Thomas Müller (links) feierte gegen Portugal drei Mal, hier mit seinem Kollegen Sami Khedira.
Der deutsche Stürmer war gegen Portugal mit drei Toren der überragende Mann.

Was hatte sich Joachim Löw in den vergangenen Wochen nicht alles anhören müssen. Von "Jogis Chaos-Camp" war da oft die Rede, weil während der WM-Vorbereitung nichts von deutscher Gründlichkeit zu bemerken war und so viele Pannen und Probleme aufgetreten waren. Obendrein war dem deutschen Bundestrainer von seinen Kritikern und den Nörglern gerne auch noch seine miserable Kaderplanung vorgehalten worden, weil Löw nur mit einem klassischen Mittelstürmer (Miroslav Klose) nach Brasilien gereist war.

Aber wer braucht schon einen Strafraumstürmer alter Prägung, wenn er eine Allzweckwaffe wie Thomas Müller in seinen Reihen hat? Wer schreit nach einem echten Neuner, wenn es da einen unkonventionellen Spieler im Kader gibt, der ein Knipser, Vorbereiter und Schlitzohr in Personalunion ist?

Thomas Müller, dieses offensive Multitalent aus dem Fundus des FC Bayern, schloss in Brasilien nahtlos an seine herausragenden Leistungen bei der Weltmeisterschaft 2010 an. Damals hatte er sich bei seiner WM-Premiere in Südafrika als 20-jähriger Jungspund gleich die begehrte Torjägerkrone aufgesetzt.

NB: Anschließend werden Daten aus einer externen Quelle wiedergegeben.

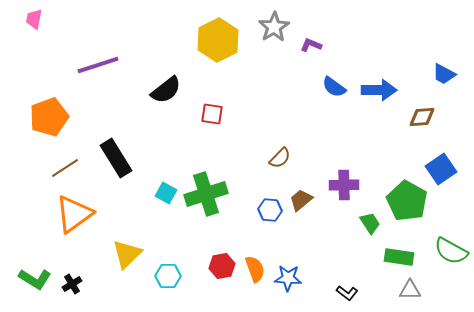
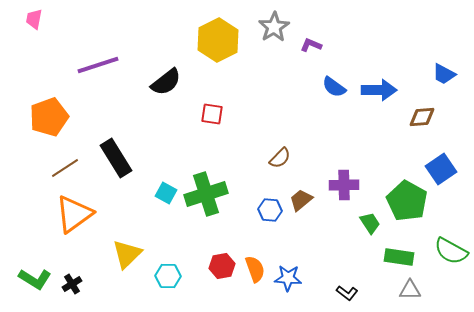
black semicircle: moved 8 px up
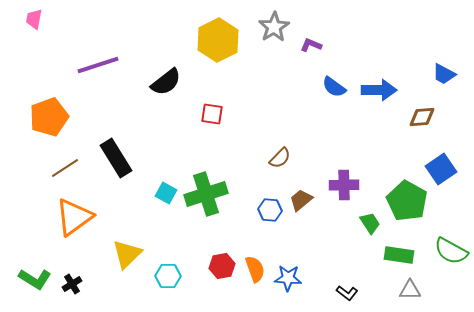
orange triangle: moved 3 px down
green rectangle: moved 2 px up
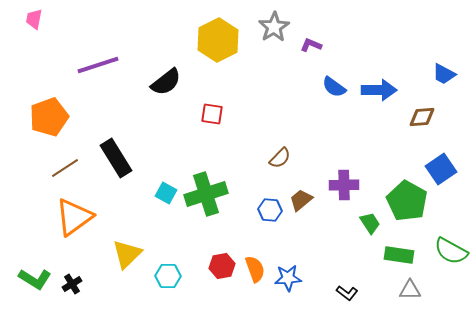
blue star: rotated 8 degrees counterclockwise
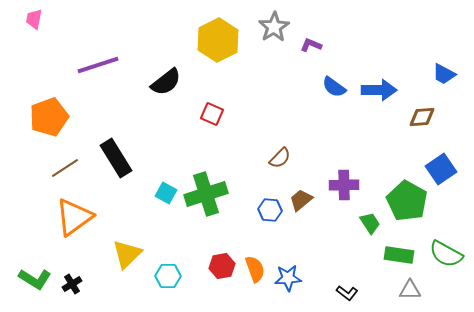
red square: rotated 15 degrees clockwise
green semicircle: moved 5 px left, 3 px down
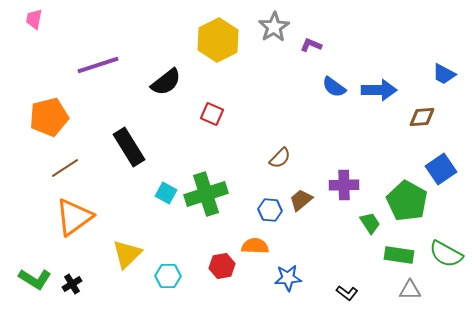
orange pentagon: rotated 6 degrees clockwise
black rectangle: moved 13 px right, 11 px up
orange semicircle: moved 23 px up; rotated 68 degrees counterclockwise
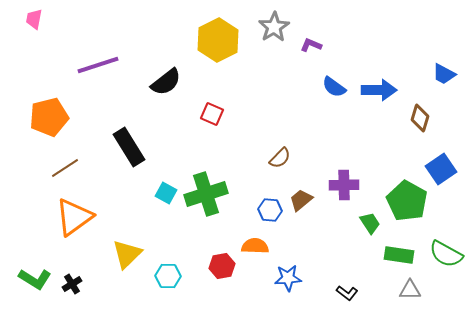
brown diamond: moved 2 px left, 1 px down; rotated 68 degrees counterclockwise
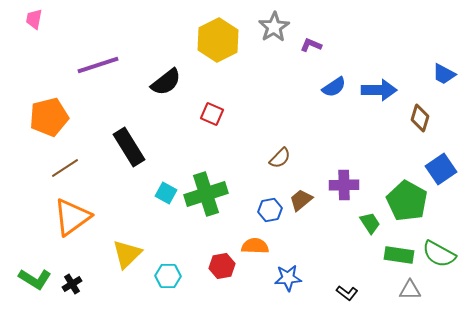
blue semicircle: rotated 70 degrees counterclockwise
blue hexagon: rotated 15 degrees counterclockwise
orange triangle: moved 2 px left
green semicircle: moved 7 px left
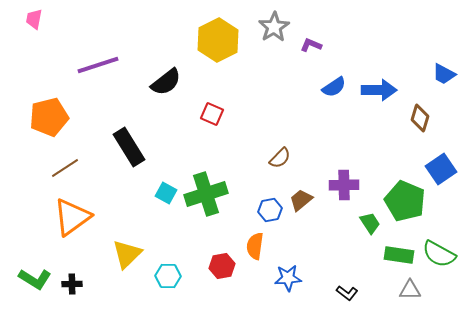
green pentagon: moved 2 px left; rotated 6 degrees counterclockwise
orange semicircle: rotated 84 degrees counterclockwise
black cross: rotated 30 degrees clockwise
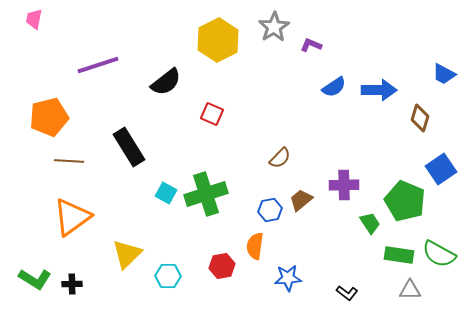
brown line: moved 4 px right, 7 px up; rotated 36 degrees clockwise
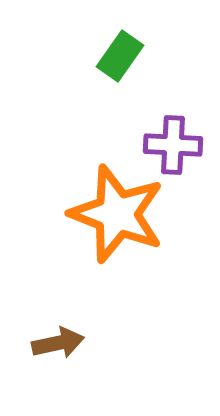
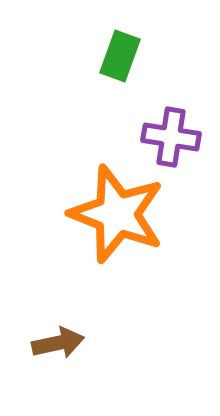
green rectangle: rotated 15 degrees counterclockwise
purple cross: moved 2 px left, 8 px up; rotated 6 degrees clockwise
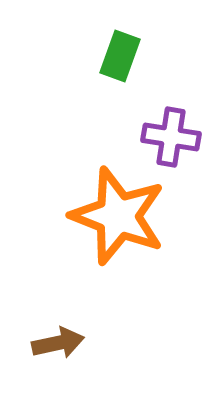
orange star: moved 1 px right, 2 px down
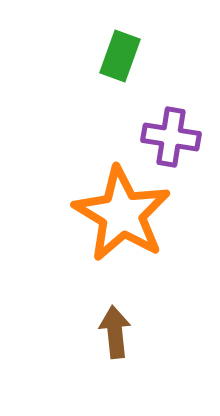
orange star: moved 4 px right, 2 px up; rotated 10 degrees clockwise
brown arrow: moved 57 px right, 11 px up; rotated 84 degrees counterclockwise
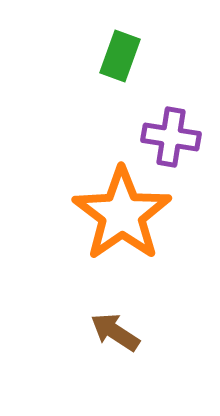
orange star: rotated 6 degrees clockwise
brown arrow: rotated 51 degrees counterclockwise
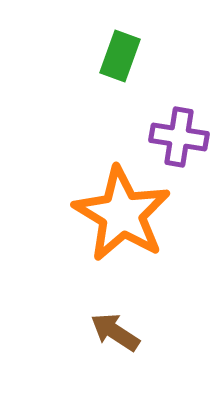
purple cross: moved 8 px right
orange star: rotated 6 degrees counterclockwise
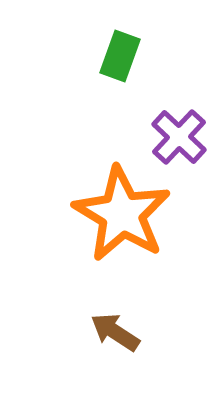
purple cross: rotated 34 degrees clockwise
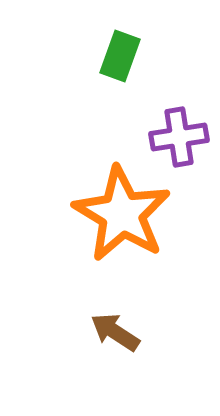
purple cross: rotated 38 degrees clockwise
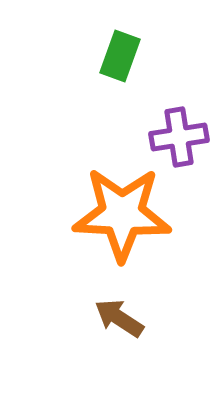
orange star: rotated 28 degrees counterclockwise
brown arrow: moved 4 px right, 14 px up
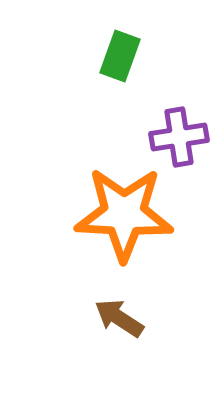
orange star: moved 2 px right
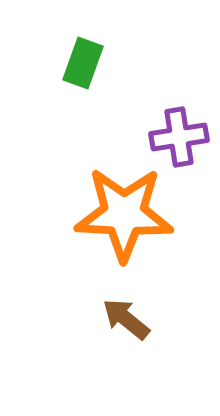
green rectangle: moved 37 px left, 7 px down
brown arrow: moved 7 px right, 1 px down; rotated 6 degrees clockwise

Müllers beeindruckende Ausbeute nach den ersten 90 Minuten bei diesem Turnier in Brasilien: ein souveränes Elfmetertor zur 1:0-Führung (12.), ein Treffer zum 3:0 in bester Strafraumstürmer-Manier (45.), dazu noch nach der Pause ein Abstauber zum 4:0, wie ihn sein berühmter deutscher Namensvetter Gerd nicht besser hingekriegt hätte (78.).

Ausraster

Nicht zu vergessen: Thomas Müller hatte dann auch noch den portugiesischen Kampfhahn Pepe auf seiner Abschussliste – der impulsive Abwehrchef der Portugiesen, der immer für einen Aussetzer gut ist, flog früh vom Feld, nachdem er dem Deutschen in einem Anflug von Frust und Dummheit einen leichten Kopfstoß verpasst hatte.

Alles Müller, oder was?

Es passt irgendwie zu diesem unberechenbaren Thomas Müller, dass er unmittelbar nach seiner One-Man-Show gegen Portugal weniger die drei Tore bejubelte, sondern sich vielmehr Sorgen um seine Außenwirkung rund um den Ausschluss machte. "Ich hoffe, dass es nicht blöd ausgesehen hat und ich mich gut aus der Affäre gezogen hab’", meinte der 24-Jährige, "ich wollte wirklich nichts schinden."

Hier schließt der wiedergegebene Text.